* [Records provided]:
--------------------------------------------------
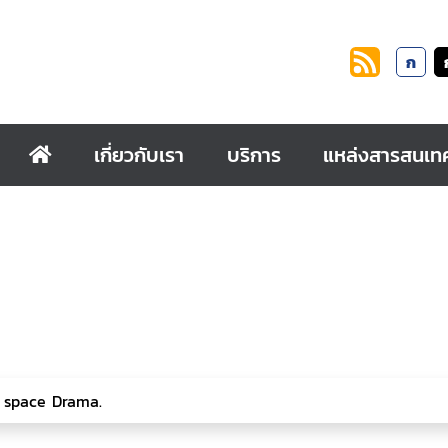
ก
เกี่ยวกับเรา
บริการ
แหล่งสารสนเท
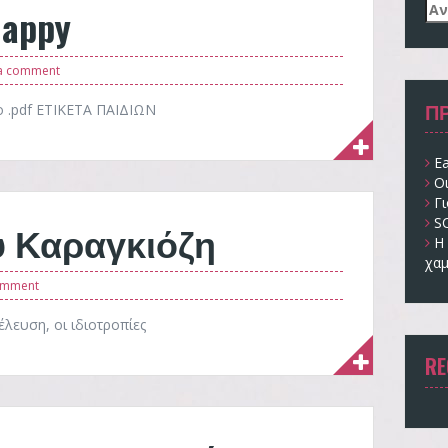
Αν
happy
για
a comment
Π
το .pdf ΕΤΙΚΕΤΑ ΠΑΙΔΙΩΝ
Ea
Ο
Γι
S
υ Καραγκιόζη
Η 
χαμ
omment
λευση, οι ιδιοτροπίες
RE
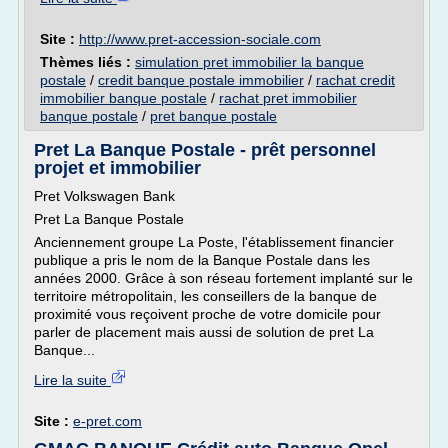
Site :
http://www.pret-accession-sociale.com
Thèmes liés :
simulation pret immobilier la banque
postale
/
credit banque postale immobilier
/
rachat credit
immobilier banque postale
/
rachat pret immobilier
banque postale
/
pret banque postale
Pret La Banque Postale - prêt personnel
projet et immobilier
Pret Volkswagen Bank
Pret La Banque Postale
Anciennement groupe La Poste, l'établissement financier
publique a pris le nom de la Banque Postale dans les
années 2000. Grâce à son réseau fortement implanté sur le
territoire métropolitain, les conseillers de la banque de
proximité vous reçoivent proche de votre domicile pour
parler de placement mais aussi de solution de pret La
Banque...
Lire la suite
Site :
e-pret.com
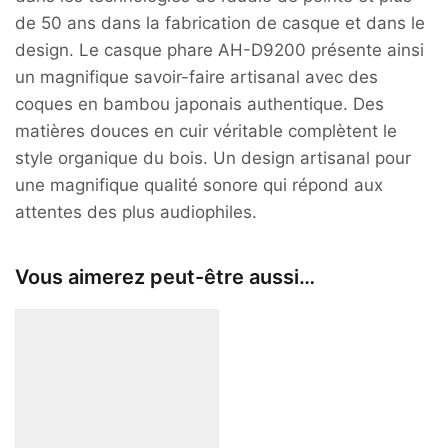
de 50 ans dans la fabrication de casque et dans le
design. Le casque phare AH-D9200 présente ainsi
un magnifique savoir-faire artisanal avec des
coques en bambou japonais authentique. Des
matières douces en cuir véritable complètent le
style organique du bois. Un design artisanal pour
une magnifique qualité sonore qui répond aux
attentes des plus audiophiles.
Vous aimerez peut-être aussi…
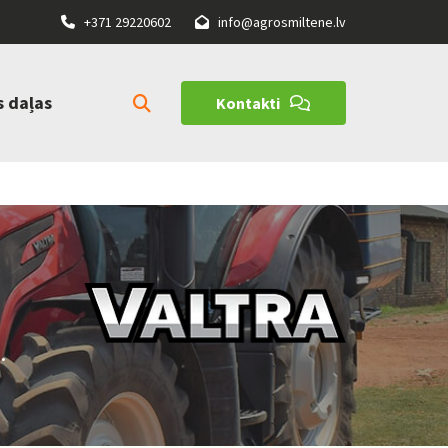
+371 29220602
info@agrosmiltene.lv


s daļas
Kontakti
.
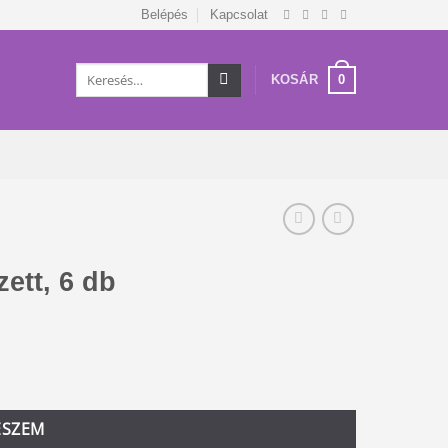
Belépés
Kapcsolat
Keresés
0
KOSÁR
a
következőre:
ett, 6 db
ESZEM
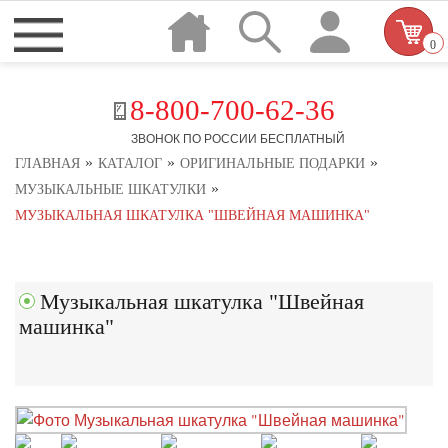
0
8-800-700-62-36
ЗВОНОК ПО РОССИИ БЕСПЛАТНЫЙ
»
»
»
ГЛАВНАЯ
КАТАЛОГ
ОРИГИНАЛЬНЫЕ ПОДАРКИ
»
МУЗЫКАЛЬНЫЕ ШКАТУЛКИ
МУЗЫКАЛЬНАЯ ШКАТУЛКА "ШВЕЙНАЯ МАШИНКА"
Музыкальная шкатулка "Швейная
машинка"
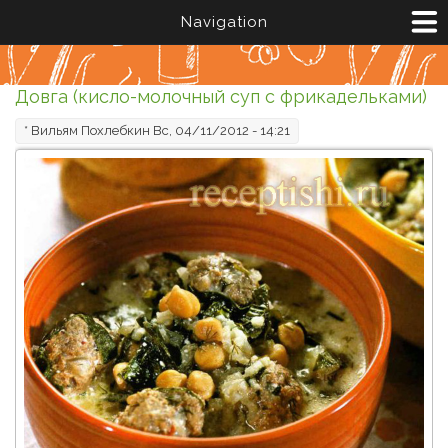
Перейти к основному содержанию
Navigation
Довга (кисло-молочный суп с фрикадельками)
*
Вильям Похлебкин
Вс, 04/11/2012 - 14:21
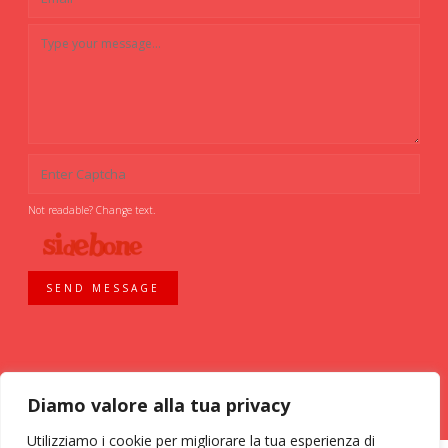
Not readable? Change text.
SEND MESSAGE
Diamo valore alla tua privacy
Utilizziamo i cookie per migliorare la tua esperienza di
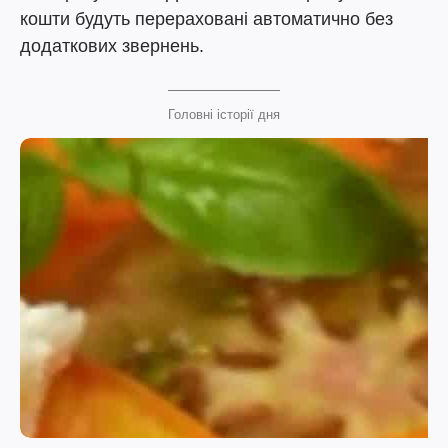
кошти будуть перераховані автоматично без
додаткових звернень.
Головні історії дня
--------------------------------------------------
* [Problem statement]: Set down the data again, exactly, without images.

* [Answer box]:
ก
เกี่ยวกับเรา
บริการ
แหล่งสารสนเท
Αν
happy
για
a comment
Π
το .pdf ΕΤΙΚΕΤΑ ΠΑΙΔΙΩΝ
Ea
Ο
Γι
S
υ Καραγκιόζη
Η 
χαμ
omment
λευση, οι ιδιοτροπίες
RE
Site :
http://www.pret-accession-sociale.com
Thèmes liés :
simulation pret immobilier la banque
postale
/
credit banque postale immobilier
/
rachat credit
immobilier banque postale
/
rachat pret immobilier
banque postale
/
pret banque postale
Pret La Banque Postale - prêt personnel
projet et immobilier
Pret Volkswagen Bank
Pret La Banque Postale
Anciennement groupe La Poste, l'établissement financier
publique a pris le nom de la Banque Postale dans les
années 2000. Grâce à son réseau fortement implanté sur le
territoire métropolitain, les conseillers de la banque de
proximité vous reçoivent proche de votre domicile pour
parler de placement mais aussi de solution de pret La
Banque...
Lire la suite
Site :
e-pret.com
de 50 ans dans la fabrication de casque et dans le
design. Le casque phare AH-D9200 présente ainsi
un magnifique savoir-faire artisanal avec des
coques en bambou japonais authentique. Des
matières douces en cuir véritable complètent le
style organique du bois. Un design artisanal pour
une magnifique qualité sonore qui répond aux
attentes des plus audiophiles.
Vous aimerez peut-être aussi…
+371 29220602
info@agrosmiltene.lv


s daļas
Kontakti
.
Belépés
Kapcsolat
Keresés
0
KOSÁR
a
következőre:
ett, 6 db
ESZEM
0
8-800-700-62-36
ЗВОНОК ПО РОССИИ БЕСПЛАТНЫЙ
»
»
»
ГЛАВНАЯ
КАТАЛОГ
ОРИГИНАЛЬНЫЕ ПОДАРКИ
»
МУЗЫКАЛЬНЫЕ ШКАТУЛКИ
МУЗЫКАЛЬНАЯ ШКАТУЛКА "ШВЕЙНАЯ МАШИНКА"
Музыкальная шкатулка "Швейная
машинка"
Перейти к основному содержанию
Navigation
Довга (кисло-молочный суп с фрикадельками)
*
Вильям Похлебкин
Вс, 04/11/2012 - 14:21
Not readable? Change text.
SEND MESSAGE
Diamo valore alla tua privacy
Utilizziamo i cookie per migliorare la tua esperienza di
кошти будуть перераховані автоматично без
додаткових звернень.
Головні історії дня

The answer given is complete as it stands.